The nation’s only produce surveillance program did not survive the first term of the Obama administration. When it did exist, USDA’s Microbiological Data Program (MDP) used to conduct 80 percent of all federal produce testing for foodborne pathogens.

The program paid labs at Land Grant universities to test local produce as it came out of the ground. The national budget for the MDP did not top $5 million, a hardly noticeable amount in Washington D.C.

But from the moment it began during the first Bush administration, the fresh produce lobby wanted the MDP dead. It was too successful, working as a “tripwire,” interrupting fresh produce distributions whenever dangerous pathogens were discovered.

Fresh produce works fast, moving from the field to your dinner plate in only a matter of days, and sometimes hours.

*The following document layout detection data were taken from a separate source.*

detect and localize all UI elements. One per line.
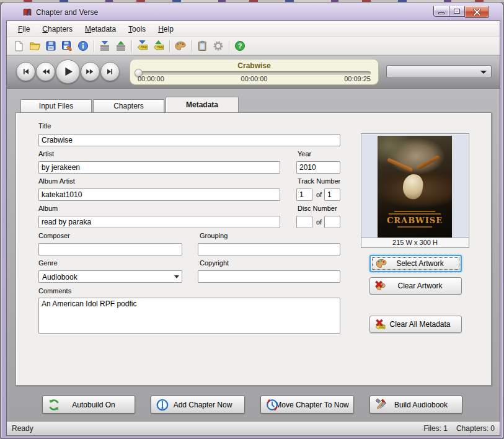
import-tags-icon[interactable]: TAG	[135, 38, 151, 53]
add-chapter-now-button[interactable]: Add Chapter Now	[151, 396, 245, 414]
track-of-label: of	[316, 191, 322, 198]
status-files: Files: 1	[423, 424, 448, 433]
menu-help[interactable]: Help	[152, 22, 180, 36]
import-chapter-list-icon[interactable]	[97, 38, 113, 53]
save-icon[interactable]	[43, 38, 59, 53]
clear-palette-icon	[374, 280, 387, 292]
app-icon	[22, 7, 32, 17]
cover-crab-leg	[417, 155, 440, 170]
svg-text:TAG: TAG	[141, 45, 147, 49]
minimize-button[interactable]	[433, 6, 449, 17]
open-file-icon[interactable]	[27, 38, 43, 53]
settings-gear-icon[interactable]	[210, 38, 226, 53]
skip-to-start-button[interactable]	[16, 62, 35, 81]
toolbar-separator	[131, 40, 132, 52]
artist-label: Artist	[38, 150, 54, 157]
disc-number-field[interactable]	[296, 216, 312, 228]
move-chapter-to-now-button[interactable]: Move Chapter To Now	[260, 396, 354, 414]
skip-to-start-icon	[21, 67, 30, 76]
maximize-button[interactable]	[449, 6, 465, 17]
disc-of-label: of	[316, 218, 322, 226]
build-tools-icon	[374, 398, 388, 412]
tab-chapters[interactable]: Chapters	[93, 99, 164, 112]
track-total-field[interactable]	[324, 188, 340, 201]
genre-combo[interactable]: Audiobook	[38, 270, 182, 283]
new-file-icon[interactable]	[11, 38, 27, 53]
composer-field[interactable]	[38, 243, 182, 255]
artist-field[interactable]	[38, 161, 280, 174]
album-artist-label: Album Artist	[38, 177, 75, 185]
composer-label: Composer	[38, 232, 70, 239]
minimize-icon	[438, 12, 444, 14]
title-field[interactable]	[38, 134, 340, 146]
comments-label: Comments	[38, 287, 71, 295]
close-icon	[473, 9, 481, 16]
toolbar-separator	[169, 40, 170, 52]
titlebar[interactable]: Chapter and Verse	[1, 4, 503, 20]
app-window: Chapter and Verse File Chapters Metadata…	[1, 2, 503, 439]
year-field[interactable]	[296, 161, 340, 174]
rewind-icon	[41, 67, 50, 76]
menu-metadata[interactable]: Metadata	[79, 22, 122, 36]
clock-icon	[156, 398, 169, 412]
copyright-field[interactable]	[198, 270, 340, 283]
genre-dropdown-zone[interactable]	[171, 271, 182, 282]
clipboard-icon[interactable]	[194, 38, 210, 53]
client-area: File Chapters Metadata Tools Help	[6, 20, 500, 436]
export-chapter-list-icon[interactable]	[113, 38, 129, 53]
clear-all-metadata-button[interactable]: TAG Clear All Metadata	[369, 316, 462, 333]
tab-input-files[interactable]: Input Files	[20, 99, 92, 112]
track-number-label: Track Number	[298, 177, 340, 185]
clear-artwork-button[interactable]: Clear Artwork	[369, 277, 462, 295]
toolbar-separator	[229, 40, 229, 52]
track-number-field[interactable]	[296, 188, 312, 201]
skip-to-end-icon	[105, 67, 115, 76]
info-icon[interactable]	[75, 38, 91, 53]
play-icon	[62, 66, 74, 78]
autobuild-button[interactable]: Autobuild On	[42, 396, 135, 414]
album-field[interactable]	[38, 216, 280, 228]
comments-field[interactable]: An American Idol RPF podfic	[38, 298, 340, 334]
close-button[interactable]	[465, 6, 489, 18]
disc-total-field[interactable]	[324, 216, 340, 228]
cover-title: CRABWISE	[378, 216, 452, 225]
play-button[interactable]	[56, 60, 80, 84]
grouping-label: Grouping	[200, 232, 228, 239]
toolbar: TAG TAG ?	[7, 37, 500, 55]
svg-text:?: ?	[238, 42, 242, 50]
album-artist-field[interactable]	[38, 188, 280, 201]
statusbar: Ready Files: 1 Chapters: 0	[7, 421, 500, 435]
build-audiobook-button[interactable]: Build Audiobook	[369, 396, 462, 414]
title-label: Title	[38, 122, 51, 130]
status-chapters: Chapters: 0	[456, 424, 495, 433]
artwork-frame: CRABWISE 215 W x 300 H	[361, 133, 469, 248]
main-body: Crabwise 00:00:00 00:00:00 00:09:25 Inpu…	[7, 56, 500, 422]
help-icon[interactable]: ?	[232, 38, 248, 53]
cover-tagline-line	[394, 211, 435, 212]
chevron-down-icon	[174, 275, 179, 278]
metadata-panel: Title Artist Year Album Artist Track Num…	[15, 112, 492, 386]
rewind-button[interactable]	[36, 62, 55, 81]
tab-metadata[interactable]: Metadata	[166, 97, 239, 112]
menu-file[interactable]: File	[12, 22, 36, 36]
export-tags-icon[interactable]: TAG	[151, 38, 167, 53]
grouping-field[interactable]	[198, 243, 340, 255]
genre-label: Genre	[38, 259, 58, 267]
playback-combo[interactable]	[386, 65, 492, 78]
autobuild-recycle-icon	[47, 398, 61, 412]
save-as-icon[interactable]	[59, 38, 75, 53]
disc-number-label: Disc Number	[298, 205, 337, 212]
copyright-label: Copyright	[200, 259, 229, 267]
fast-forward-button[interactable]	[81, 62, 100, 81]
menu-tools[interactable]: Tools	[122, 22, 152, 36]
player-panel: Crabwise 00:00:00 00:00:00 00:09:25	[130, 59, 379, 85]
artwork-palette-icon[interactable]	[172, 38, 188, 53]
genre-value: Audiobook	[42, 273, 77, 282]
skip-to-end-button[interactable]	[100, 62, 120, 81]
menu-chapters[interactable]: Chapters	[36, 22, 79, 36]
svg-text:TAG: TAG	[157, 45, 163, 49]
album-cover-image[interactable]: CRABWISE	[378, 136, 452, 237]
select-artwork-button[interactable]: Select Artwork	[369, 255, 462, 272]
move-clock-icon	[265, 398, 279, 412]
status-text: Ready	[12, 424, 33, 433]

Anything that interrupts that fast flow is a problem for the industry.

So if the little MDP was too much for the fresh produce industry to bear, you can imagine the hurt Canada is imposing, at least on a temporary basis, on California’s Salinas Valley, according to leafy greens growers there.

Starting Oct. 7 and continuing at least through Dec. 31, shipments of romaine lettuce grown in the Salinas Valley must be tested For E. coli O157:H7 before Canada will accept them as imports.

The Packer, a fresh produce industry newspaper, reports the added food safety compliance costs would add $1 to $2 per carton to producer costs.

Importers must either prove that romaine being imported to Canada is not from Santa Cruz, Santa Clara, San Benito, or Monterey counties, or else provide certificates of analysis from an accredited laboratory that confirms the lettuce has below-detectable levels of E. coli before it is distributed in Canada.

Testing can be accomplished in the U.S. or Canada so long as the lab is accredited.

The reoccurring E. coli outbreaks, prior to 2020, are the reason for Canada’s cautionary approach for the current import season.

Canada produce suppliers are attempting to source romaine from outside the Salinas Valley, known as “America’s salad bowl.”  Once local lettuce grown in Canada is no longer available, therefore some suppliers will have no choice but to obtain products from California.

“We are trying to understand (the import requirements) to make sure that we’re in compliance with the regulations, and we’re talking to the shippers and seeing what they think about it,”  Van Whole Produce Ltd.’s Leonard Jang told The Packer.  

Jang said the receiver likely will want E. coli testing done at the shipping point, not in Canada. That’s because if it fails the test in Canada, the disposal costs would fall on the supplier. And, adding to industry frustration, all testing will likely add two additional days of cold storage costs.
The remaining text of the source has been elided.